Collectors and fans take note: Mark McGwire will not hit 70 home runs this year. He won't hit 62, he won't hit 60. He may not even hit 50.
Oh sure, his manager, Tony LaRussa, has predicted "Big Mac" may hit as many as 75 home runs this season. The way McGwire handled the pressure -- and major league fastballs last year -- there is ample evidence to believe LaRussa may be right on target.
But there is also ample evidence -- more believable -- that McGwire won't duplicate his heroics of one year ago. Yes, he will still hit towering mammoth shots, he may hit three or four in a game and hit them in bunches. But the fact is McGwire won't likely hit as many home runs this year.
There are several compelling reasons. First, pitchers aren't likely to challenge McGwire this year. He led the league in walks last year and chances are he will get more than 150 bases on ball again this year. He may even approach the unbelievable amount of 200 walks from pitchers who don't want to see their faces on Sportscenter that night giving up a 500 foot home run to McGwire.
But, you say, he walked a lot last year but still hit 70 home runs. His team last year featured a lineup that included Ray Lankford, Brian Jordan, Gary Gaetti, Ron Gant, Delino DeShields and Royce Clayton. All were proven major league hitters and all but Clayton had home run power.
Over the winter, Jordan took the free agent route to Atlanta; Gaetti was let go last season and his home runs helped propel his new team, the Cubs, into the playoffs.
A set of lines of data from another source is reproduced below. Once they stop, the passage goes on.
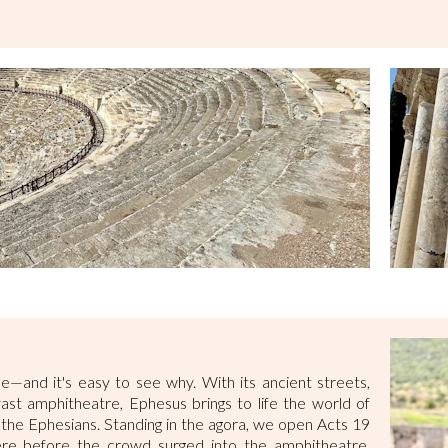
ne—and it's easy to see why. With its ancient streets,
vast amphitheatre, Ephesus brings to life the world of
o the Ephesians. Standing in the agora, we open Acts 19
here before the crowd surged into the amphitheatre,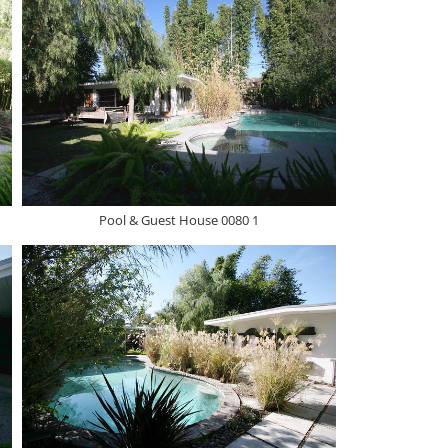
Pool & Guest House 0080 1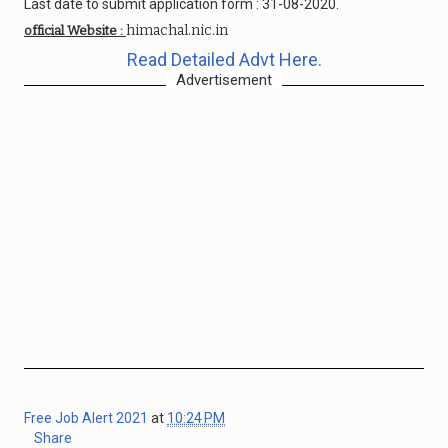
Last date to submit application form : 31-08-2020.
himachal.nic.in
official Website :
Read Detailed Advt Here.
Advertisement
Free Job Alert 2021
at
10:24 PM
Share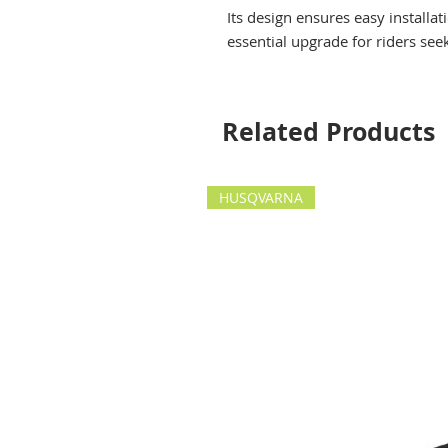
Its design ensures easy installa
essential upgrade for riders see
Related Products
HUSQVARNA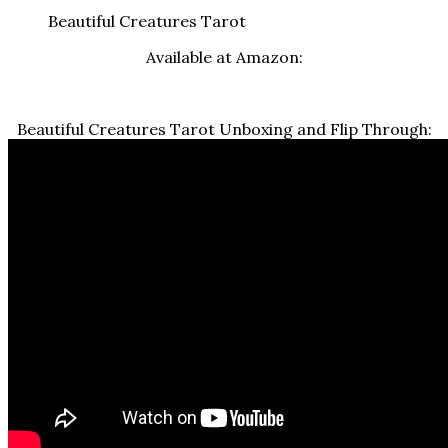
Beautiful Creatures Tarot
Available at Amazon:
Beautiful Creatures Tarot Unboxing and Flip Through: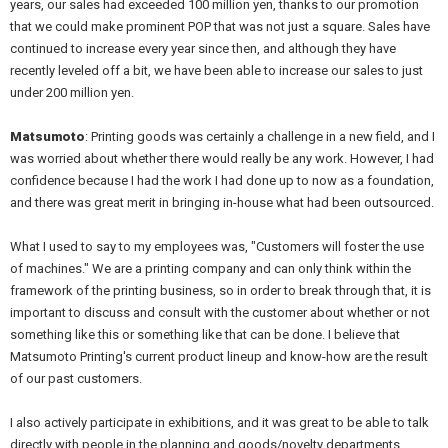
years, our sales had exceeded 100 million yen, thanks to our promotion
that we could make prominent POP that was not just a square. Sales have
continued to increase every year since then, and although they have
recently leveled off a bit, we have been able to increase our sales to just
under 200 million yen.
Matsumoto
: Printing goods was certainly a challenge in a new field, and I
was worried about whether there would really be any work. However, I had
confidence because I had the work I had done up to now as a foundation,
and there was great merit in bringing in-house what had been outsourced.
What I used to say to my employees was, "Customers will foster the use
of machines." We are a printing company and can only think within the
framework of the printing business, so in order to break through that, it is
important to discuss and consult with the customer about whether or not
something like this or something like that can be done. I believe that
Matsumoto Printing's current product lineup and know-how are the result
of our past customers.
I also actively participate in exhibitions, and it was great to be able to talk
directly with people in the planning and goods/novelty departments.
DeShields also left via free agency to Baltimore, Clayton was also let go last year in a deal to Texas. Gant, a bust for most of the past two years, still had home run potential and now he is toiling for the Philadelphia Phillies.
Only Lankford remains, a potent threat but he can't carry the load to take the pressure off McGwire. The Cardinals do have a POTENTIAL slugger in J.D. Drew but he is a rookie and won't be as feared as say a Jordan or Gant. The Redbirds did acquire Eric Davis who, when healthy, can pose an offensive threat. But Davis hasn't played in the National League in several years and isn't the home run threat he once was. The Cardinals just don't figure to be a major playoff contender at this stage of the year (trades or injuries to other clubs could change that).
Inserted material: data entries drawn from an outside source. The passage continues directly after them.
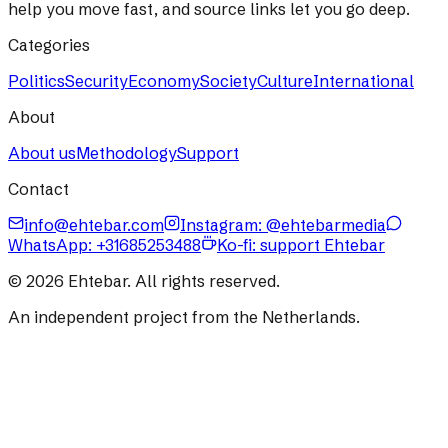
help you move fast, and source links let you go deep.
Categories
Politics
Security
Economy
Society
Culture
International
About
About us
Methodology
Support
Contact
info@ehtebar.com
Instagram: @ehtebarmedia
WhatsApp:
+31685253488
Ko-fi: support Ehtebar
©
2026
Ehtebar. All rights reserved.
An independent project from the Netherlands.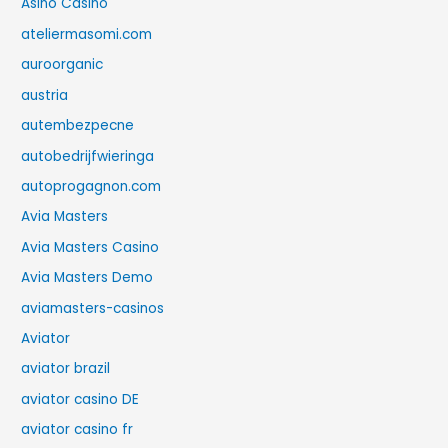
Asino Casino
ateliermasomi.com
auroorganic
austria
autembezpecne
autobedrijfwieringa
autoprogagnon.com
Avia Masters
Avia Masters Casino
Avia Masters Demo
aviamasters-casinos
Aviator
aviator brazil
aviator casino DE
aviator casino fr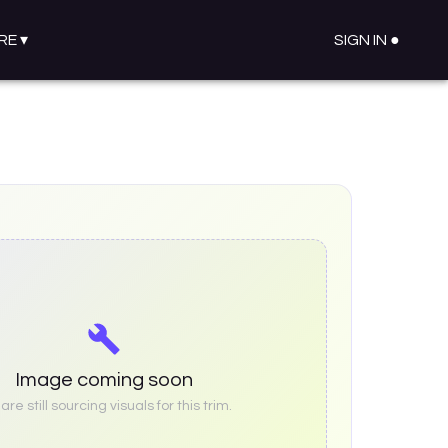
RE
▾
SIGN IN ●
Image coming soon
re still sourcing visuals for this trim.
Speaking of injuries, the main skepticism about McGwire's assault on Roger Maris' mark last year was McGwire's history of various ailments. McGwire had one of his healthiest seasons last year, battling off a history of back problems that forced him to miss only a handful of games. McGwire is a year older and that back could go at any time, forcing him to the sidelines for more than the three or four games he missed last year due to the problem.
At least LaRussa seems to be backing off his weird experiment of last summer batting the pitcher eighth so McGwire can get extra at-bats with men on base. McGwire does figure to hit third this season -- at least to start off the campaign -- and the pitcher will return to his normal -- and proper -- ninth place spot.
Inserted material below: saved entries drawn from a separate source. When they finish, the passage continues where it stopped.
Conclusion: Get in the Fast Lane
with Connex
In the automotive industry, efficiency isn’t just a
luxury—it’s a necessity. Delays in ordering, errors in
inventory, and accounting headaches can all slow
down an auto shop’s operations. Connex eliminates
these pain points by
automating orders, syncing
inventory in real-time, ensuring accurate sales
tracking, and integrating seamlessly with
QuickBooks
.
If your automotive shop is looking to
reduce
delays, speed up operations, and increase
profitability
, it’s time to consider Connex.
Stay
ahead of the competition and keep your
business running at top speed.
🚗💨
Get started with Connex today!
Then there is the competition. There is no doubt Sammy Sosa's explosiveness after June 1 was a motivation for McGwire, whose team was long out of a pennant race. If you listen closely to McGwire's sound bytes as the season progressed last year, he talked more about his individual achievements and the competition from Sosa than he did about his own team winning. You couldn't blame McGwire; the Cardinals were a pretty mediocre team. They figure to be so again this year with a suspect pitching staff. Unless Sosa catches fire again -- and there are plenty of reasons to think an outfielder who hit 26 more home runs last year than he had in any previous season -- McGwire will have to look to other places to get his juices flowing later in the season.
Then there is the pitching. Last year was an expansion year -- just as 1961 was when Maris knocked in 61 home runs. Pitching in the major leagues is awful, but at least many of the hurlers who faced McGwire last year for the first time last season will know a little more on how to handle him this year. It was also McGwire's first full season in the National League; while he will know the pitchers better this year the reverse will be true. They may know how to handle him in certain situations (walks again are an option).
McGwire showed he can handle the pressure which figures to be just as intense this year starting from the moment he arrives to take batting practice until the time he has answered the repetitive and unusually uninspiring media questions after the game. Pressure won't stop Big Mac from climbing even bigger heights this season.
McGwire having another big season is probable. But hitting 50 home runs, once considered a major achievement, is run of the mill for him now. If he does hit 50, it will be a major accomplishment even though many fans and collectors will think a drop of 20 home runs in a single campaign will be a major drop off.